*** Supplied data Section Begins ***

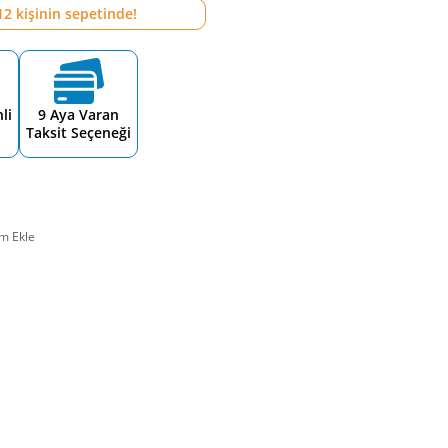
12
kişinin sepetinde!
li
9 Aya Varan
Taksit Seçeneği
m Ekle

*** Supplied data Section Ends ***
*** Supplied data Section Begins ***

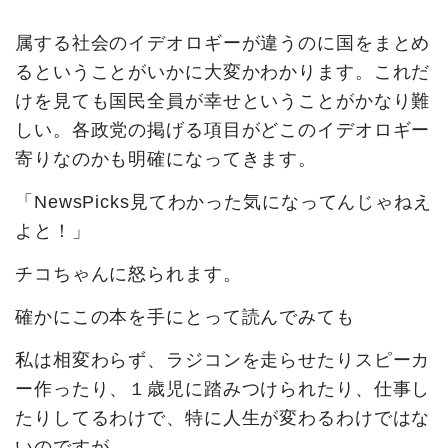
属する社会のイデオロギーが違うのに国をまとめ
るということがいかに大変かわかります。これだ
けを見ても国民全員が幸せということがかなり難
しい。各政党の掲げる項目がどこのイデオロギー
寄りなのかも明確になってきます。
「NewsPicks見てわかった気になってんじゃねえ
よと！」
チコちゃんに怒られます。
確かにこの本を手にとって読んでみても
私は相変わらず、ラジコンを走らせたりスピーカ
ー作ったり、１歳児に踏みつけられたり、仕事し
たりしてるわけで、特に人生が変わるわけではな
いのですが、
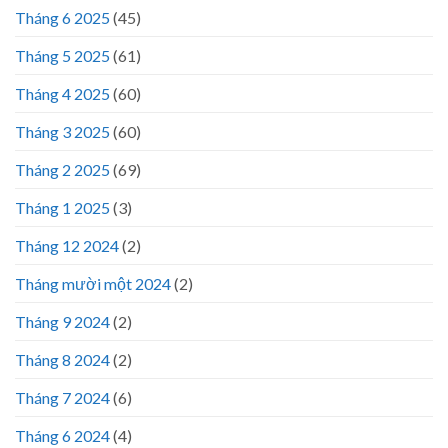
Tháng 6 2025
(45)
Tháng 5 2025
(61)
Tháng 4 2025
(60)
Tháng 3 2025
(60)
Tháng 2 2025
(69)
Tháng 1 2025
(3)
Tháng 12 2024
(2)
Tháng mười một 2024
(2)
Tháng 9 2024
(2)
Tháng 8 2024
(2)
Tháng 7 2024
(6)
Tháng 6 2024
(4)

*** Supplied data Section Ends ***
*** Supplied data Section Begins ***

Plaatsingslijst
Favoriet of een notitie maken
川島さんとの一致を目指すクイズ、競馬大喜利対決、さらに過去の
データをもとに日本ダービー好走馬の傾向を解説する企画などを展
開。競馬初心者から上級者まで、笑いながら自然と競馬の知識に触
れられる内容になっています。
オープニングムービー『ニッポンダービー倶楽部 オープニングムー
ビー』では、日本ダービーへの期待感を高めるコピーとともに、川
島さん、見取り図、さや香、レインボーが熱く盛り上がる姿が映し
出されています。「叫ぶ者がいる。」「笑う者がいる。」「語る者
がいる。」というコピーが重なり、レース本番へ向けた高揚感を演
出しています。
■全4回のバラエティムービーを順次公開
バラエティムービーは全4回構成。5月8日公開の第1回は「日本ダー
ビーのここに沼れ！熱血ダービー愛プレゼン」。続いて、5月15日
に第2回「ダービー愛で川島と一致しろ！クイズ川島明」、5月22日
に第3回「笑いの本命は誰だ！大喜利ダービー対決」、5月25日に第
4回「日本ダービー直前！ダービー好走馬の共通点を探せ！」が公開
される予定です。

*** Supplied data Section Ends ***

● Task prompt:
All lines above that hold the string "Tháng" should be copied.

● Solution below:
Tháng 6 2025
Tháng 5 2025
Tháng 4 2025
Tháng 3 2025
Tháng 2 2025
Tháng 1 2025
Tháng 12 2024
Tháng mười một 2024
Tháng 9 2024
Tháng 8 2024
Tháng 7 2024
Tháng 6 2024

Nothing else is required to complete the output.